A small team of researchers and physicians was assembled under the leadership of Professor A. David Paltiel to design a self-reporting survey of IBM patients in North America. This survey had four specific aims: 1) to describe the demographics of the IBM patient population; 2) to describe the nature of IBM disability by characterizing the trajectory of disease symptoms, its impact on activities of daily living, and its effect on quality of life; 3) to ascertain the means of diagnosis; and 4) to determine whether the natural history of disease varies between population groups. The survey included questions related to demographics, diagnosis, clinical care, and daily living.

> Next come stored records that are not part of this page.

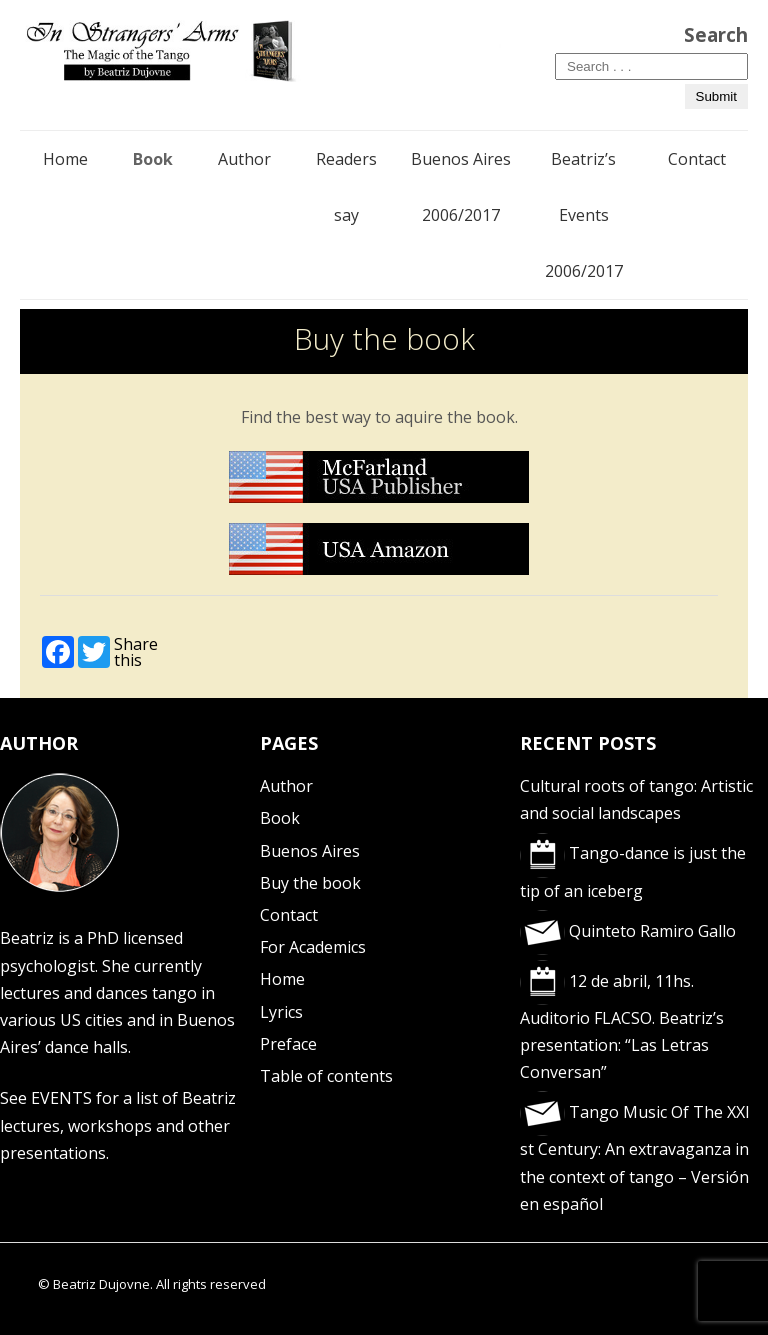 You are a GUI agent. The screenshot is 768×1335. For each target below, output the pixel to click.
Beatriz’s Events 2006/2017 (584, 215)
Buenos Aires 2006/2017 (461, 187)
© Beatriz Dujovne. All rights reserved (152, 1284)
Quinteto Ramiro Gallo (628, 931)
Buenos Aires (310, 851)
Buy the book (310, 883)
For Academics (313, 947)
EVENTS (61, 1098)
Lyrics (281, 1012)
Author (244, 159)
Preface (288, 1044)
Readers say (346, 187)
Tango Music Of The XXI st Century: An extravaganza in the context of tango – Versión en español (635, 1158)
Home (65, 159)
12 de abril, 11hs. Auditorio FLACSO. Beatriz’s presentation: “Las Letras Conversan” (622, 1027)
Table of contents (326, 1076)
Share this (136, 652)
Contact (697, 159)
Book (153, 159) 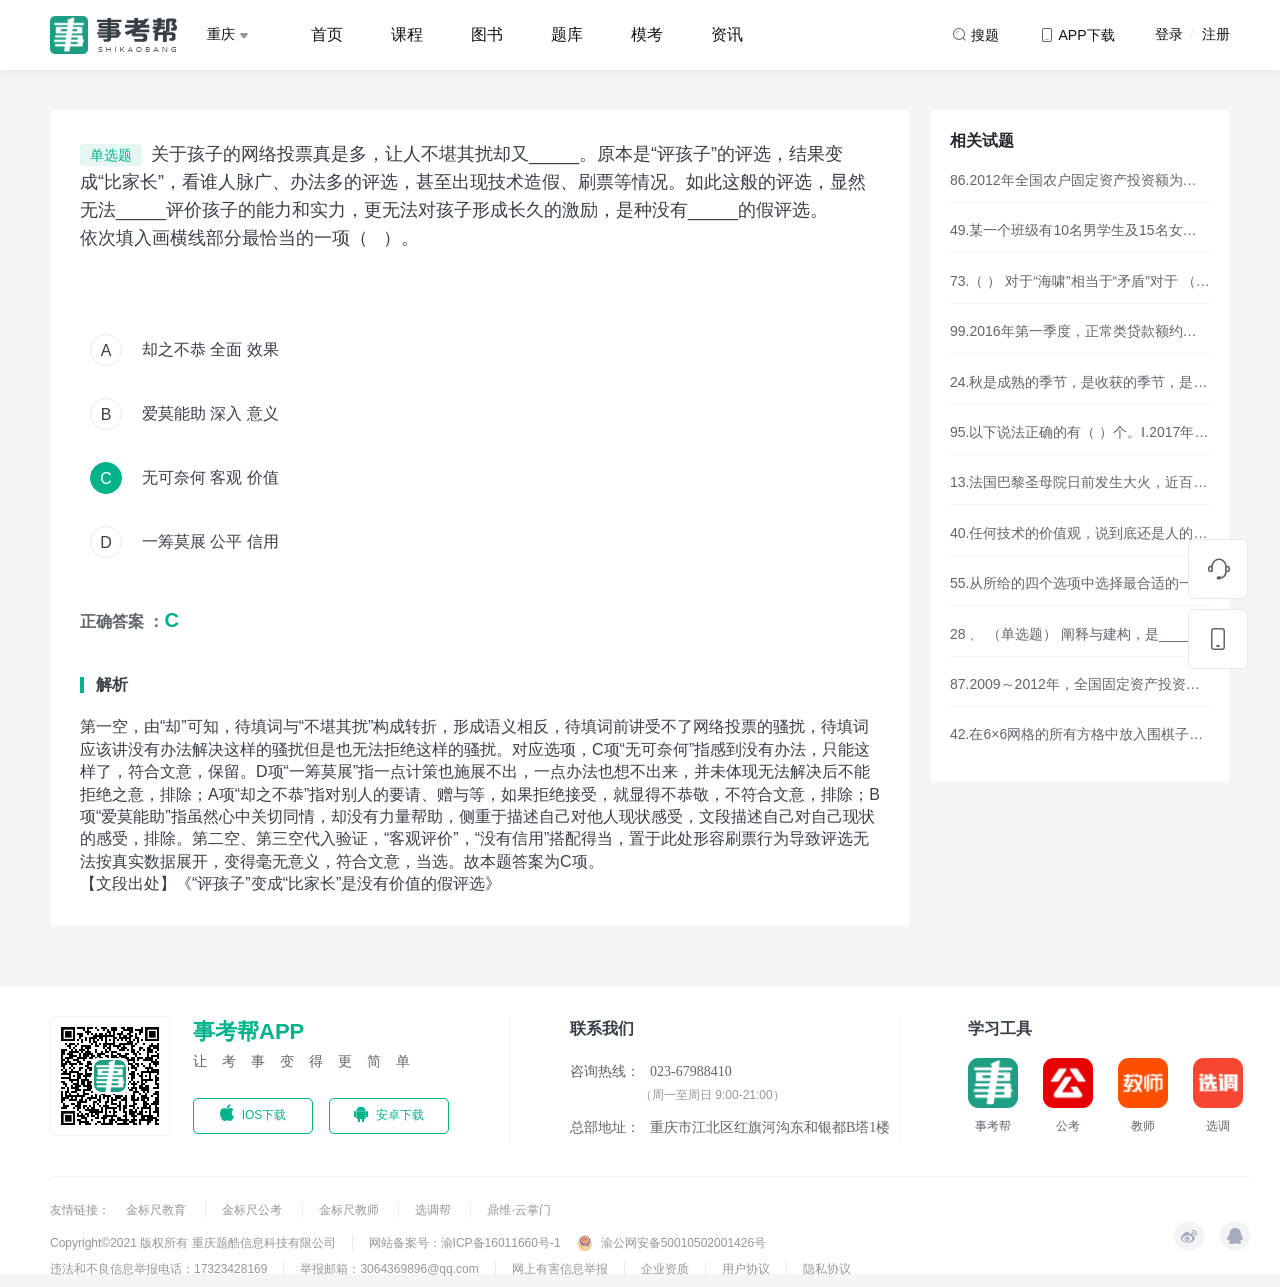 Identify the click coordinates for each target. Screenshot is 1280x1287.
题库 (567, 34)
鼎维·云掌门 (518, 1210)
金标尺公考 (253, 1210)
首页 (327, 34)
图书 (487, 34)
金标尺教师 (350, 1210)
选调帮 (434, 1210)
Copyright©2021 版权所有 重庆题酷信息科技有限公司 (193, 1243)
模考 (647, 34)
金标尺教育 (157, 1210)
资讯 (727, 34)
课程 (407, 34) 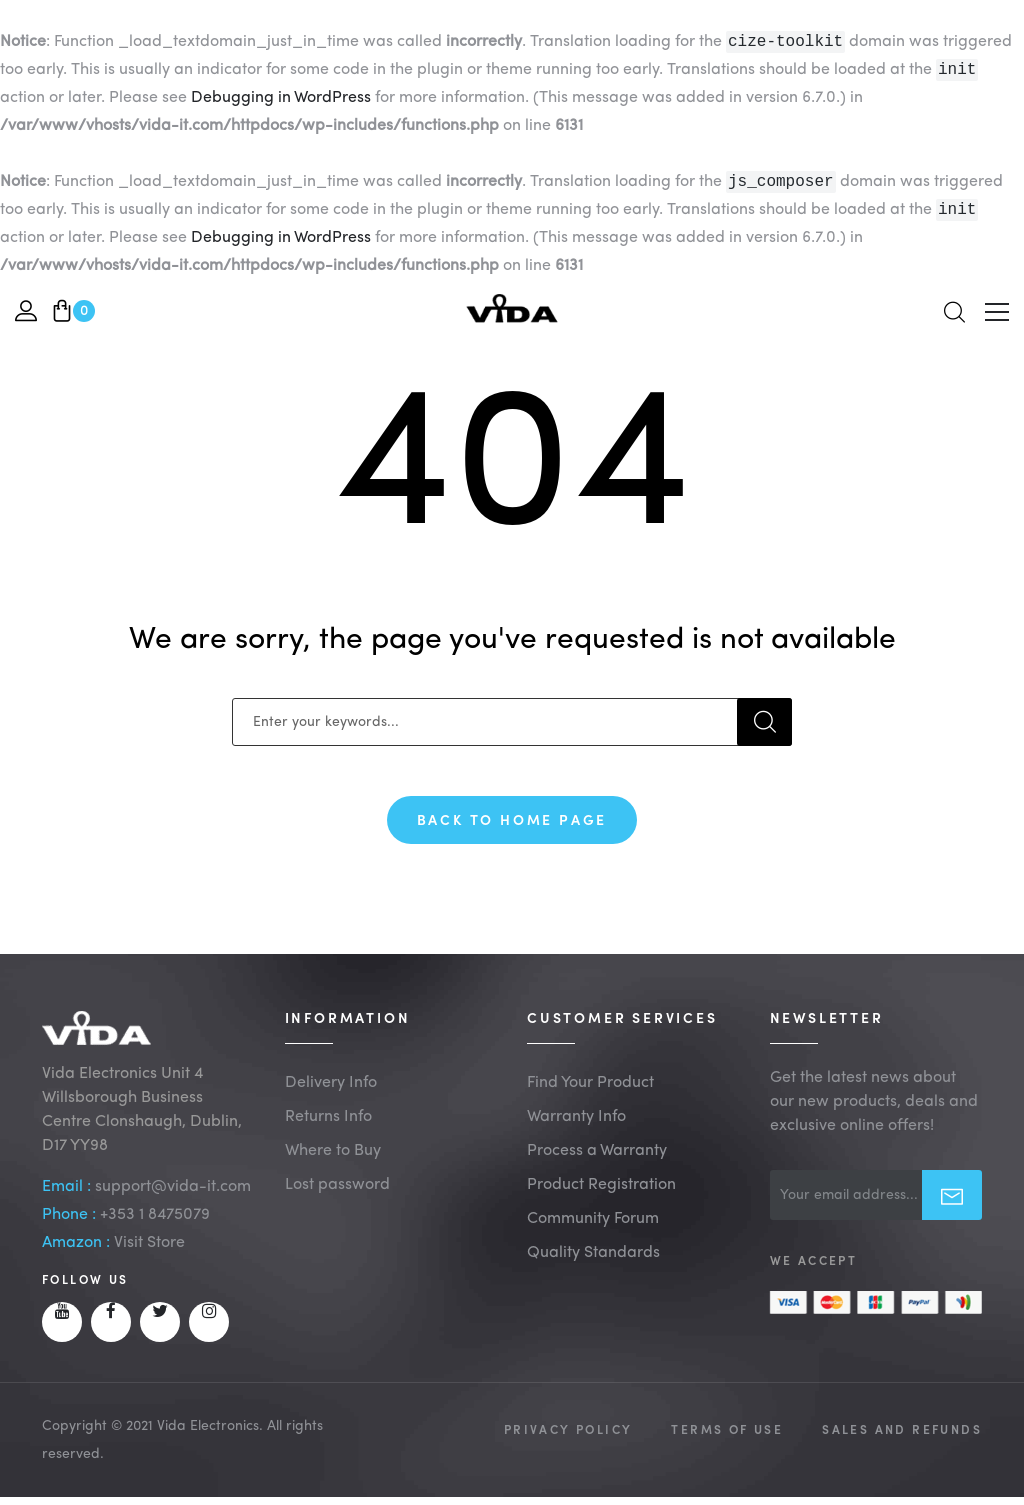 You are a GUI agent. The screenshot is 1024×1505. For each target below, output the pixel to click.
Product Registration (601, 1203)
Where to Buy (333, 1169)
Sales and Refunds (902, 1447)
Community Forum (593, 1237)
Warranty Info (576, 1135)
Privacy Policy (568, 1447)
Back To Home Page (512, 827)
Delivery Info (331, 1101)
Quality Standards (593, 1271)
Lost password (337, 1203)
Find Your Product (590, 1101)
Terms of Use (727, 1447)
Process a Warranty (597, 1169)
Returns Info (328, 1135)
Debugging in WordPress (281, 102)
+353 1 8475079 (155, 1233)
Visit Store (149, 1261)
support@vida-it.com (173, 1205)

From August 2012 to February 2013, we received more than 900 responses to the survey. Today, the Inclusion Body Myositis Disease Registry at Yale is the world’s largest systematic categorization of IBM. The remarkable response was due in large measure to the support of The Myositis Association (TMA), which distributed our survey to its member IBM patients and The Muscular Dystrophy Association (MDA), which posted articles in Quest magazine and emailed information about the survey to its registered IBM patients.
In January 2015, the results of the initial survey were published in Muscle & Nerve:
IBM is considered an “orphan disease.” There is not the same level of research being conducted or information available as with many other more prominent diseases. Our hope is that the Inclusion Body Myositis Disease Registry at Yale will provide additional insight for patients, doctors, and researchers about IBM and how it affects those who suffer from it. It is also our hope that this may in turn will help spur future research into the disease and ultimately towards helping find a cure.